06. Quality gates for ML — speed with a sober bouncer¶

~15 min read. Fast pipelines matter only when bad models stop at the door.

Built on the ELI5 in 00-eli5.md. The quality gate — the checkpoint before goods leave the factory — decides whether a candidate model deserves promotion.

Why one good metric can still hide a bad model¶

See.

Teams love one headline number because it feels clean. Real products are messier.

A candidate may improve AUC and still damage a critical customer segment. A ranking model may gain overall CTR while hurting new users badly.

A classifier may improve accuracy while calibration becomes useless for decision thresholds. That is why the quality gate must compare more than one metric.

It must look at overall quality, important slices, and operational guardrails together.

Look at the flow first.

candidate model
      │
      ▼
┌───────────────┐
│ compare first │
└──────┬────────┘
       ▼
┌───────────────┐
│ check slices  │
└──────┬────────┘
       ▼
┌───────────────┐
│ guardrails    │
│ latency safety│
│ cost calib.   │
└──────┬────────┘
       ▼
 approve / hold / reject

Simple, no?

The champion is the current production model. The candidate is the new model asking for entry.

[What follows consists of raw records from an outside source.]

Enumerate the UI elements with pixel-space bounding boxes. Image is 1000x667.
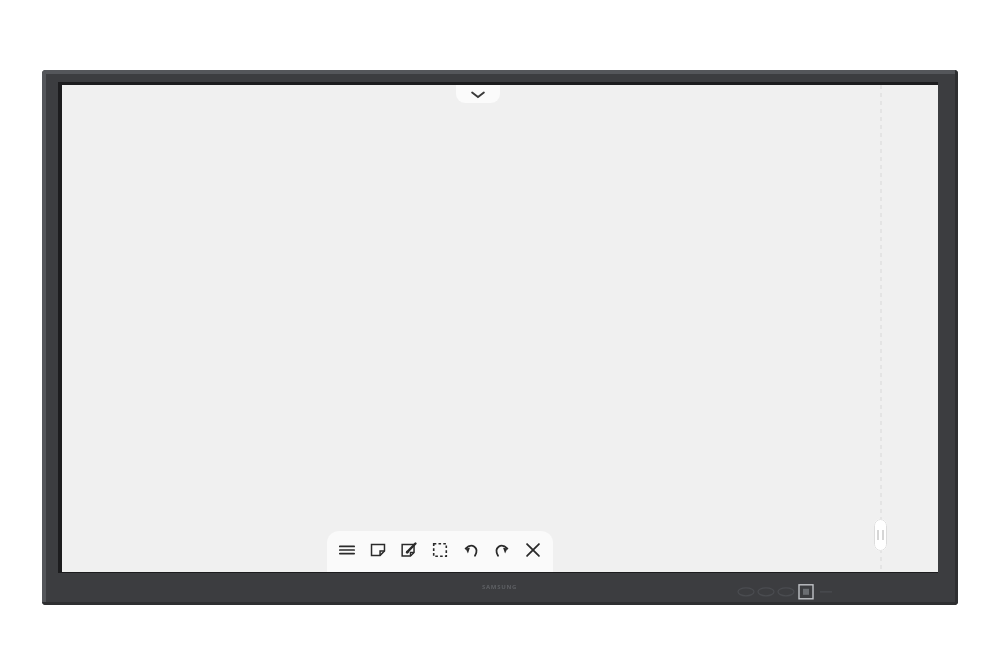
button[interactable]: Scroll handle (874, 519, 887, 551)
button[interactable]: Menu (338, 541, 356, 559)
button[interactable]: Select area (431, 541, 449, 559)
button[interactable]: Close (524, 541, 542, 559)
button[interactable]: Edit note (400, 541, 418, 559)
button[interactable]: Undo (462, 541, 480, 559)
button[interactable]: Redo (493, 541, 511, 559)
staticText: SAMSUNG (482, 583, 518, 591)
button[interactable]: Expand menu (456, 85, 500, 103)
button[interactable]: Note (369, 541, 387, 559)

The question is not, "Is the candidate good in isolation?" The question is, "Is it safe to replace the champion?"

So what to do? Always frame gate logic as candidate versus champion plus fixed business limits.

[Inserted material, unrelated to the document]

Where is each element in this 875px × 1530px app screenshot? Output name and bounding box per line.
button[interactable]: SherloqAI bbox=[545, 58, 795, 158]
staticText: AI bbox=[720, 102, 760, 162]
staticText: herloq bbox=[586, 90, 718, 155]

That keeps comparisons honest when the environment is noisy.

Build the gate like a sequence, not a vibe¶

The gate should behave like a small decision engine, not like a meeting.

First, the candidate enters with metadata, training context, and evaluation results.

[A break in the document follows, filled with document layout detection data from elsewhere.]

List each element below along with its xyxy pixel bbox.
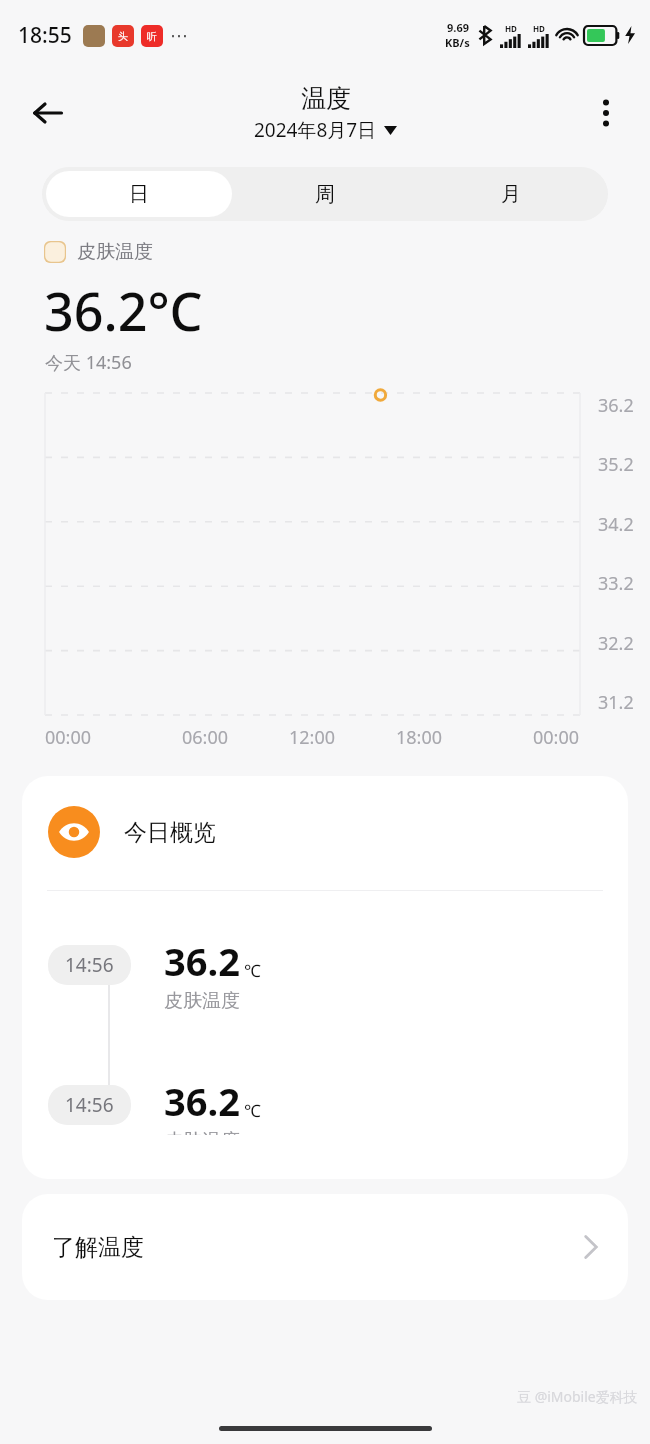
staticText: 32.2 [598,631,634,656]
staticText: 00:00 [45,725,92,750]
staticText: 今日概览 [124,818,216,847]
staticText: 2024年8月7日 [254,117,377,143]
button[interactable]: 了解温度 [22,1194,628,1300]
staticText: 皮肤温度 [164,989,240,1013]
staticText: 36.2 [164,935,240,987]
button[interactable]: Back [22,87,74,139]
staticText: 12:00 [289,725,336,750]
staticText: 头 [118,30,128,43]
button[interactable]: 周 [232,171,418,217]
button[interactable]: 14:56 [22,935,628,1013]
staticText: 皮肤温度 [77,240,153,264]
staticText: 周 [315,182,335,207]
button[interactable]: 月 [418,171,604,217]
staticText: 36.2 [598,393,634,418]
button[interactable]: 温度 [254,83,397,143]
staticText: 33.2 [598,571,634,596]
staticText: 温度 [301,83,351,114]
button[interactable]: 日 [46,171,232,217]
staticText: 36.2°C [44,275,203,346]
staticText: 18:00 [396,725,443,750]
staticText: 日 [129,182,149,207]
button[interactable]: 14:56 [22,1075,628,1135]
staticText: 18:55 [18,21,72,50]
staticText: ℃ [244,959,261,982]
staticText: 14:56 [65,952,114,978]
staticText: HD [533,23,545,34]
staticText: HD [505,23,517,34]
button[interactable]: 今日概览 [48,806,216,858]
staticText: 9.69 [447,20,469,35]
staticText: 了解温度 [52,1233,144,1262]
staticText: 14:56 [65,1092,114,1118]
staticText: KB/s [445,35,470,50]
staticText: 听 [147,30,157,43]
staticText: 06:00 [182,725,229,750]
staticText: 00:00 [533,725,580,750]
staticText: 35.2 [598,452,634,477]
staticText: ℃ [244,1099,261,1122]
staticText: ⋯ [170,25,188,46]
staticText: 31.2 [598,690,634,715]
button[interactable]: More options [582,89,630,137]
staticText: 今天 14:56 [45,350,132,375]
staticText: 34.2 [598,512,634,537]
staticText: 皮肤温度 [164,1129,240,1135]
staticText: 豆 @iMobile爱科技 [517,1387,638,1406]
staticText: 月 [501,182,521,207]
staticText: 36.2 [164,1075,240,1127]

Second, compare headline metrics against the champion and against minimum thresholds. Third, check slice metrics for groups that actually matter to the product.

Fourth, check guardrails like latency, calibration, safety incidents, and serving cost. Finally, return one clear outcome: approve, hold, or reject.

Here is the sequence in a slightly richer picture.

candidate enters
      │
      ▼
┌──────────────────┐
│ compare headline │
│ metrics          │
└────────┬─────────┘
         ▼
┌──────────────────┐
│ compare slices   │
│ region, segment, │
│ language, price  │
└────────┬─────────┘
         ▼
┌──────────────────┐
│ check guardrails │
│ latency safety   │
│ cost calibration │
└────────┬─────────┘
         ▼
┌──────────────────┐
│ approve / hold / │
│ reject           │
└──────────────────┘

Yes?

This design matters because failure modes are different.

A weak headline metric means broad quality damage. A weak slice metric means local damage hiding inside averages.

A broken latency or cost guardrail means the model may be accurate but operationally unshippable. A broken safety check means you should stop arguing and block promotion.

That is the job of the quality gate. It turns arguments into policy.

What the gate should check before promotion¶

Start with headline metrics. These are the summary numbers leadership asks about first.

Examples include accuracy, F1, recall, NDCG, CTR lift, or task success rate. But do not stop there.

Slice metrics ask, "Which users or situations are getting worse?" Useful slices may include country, device class, payment tier, language, or high-risk transaction size.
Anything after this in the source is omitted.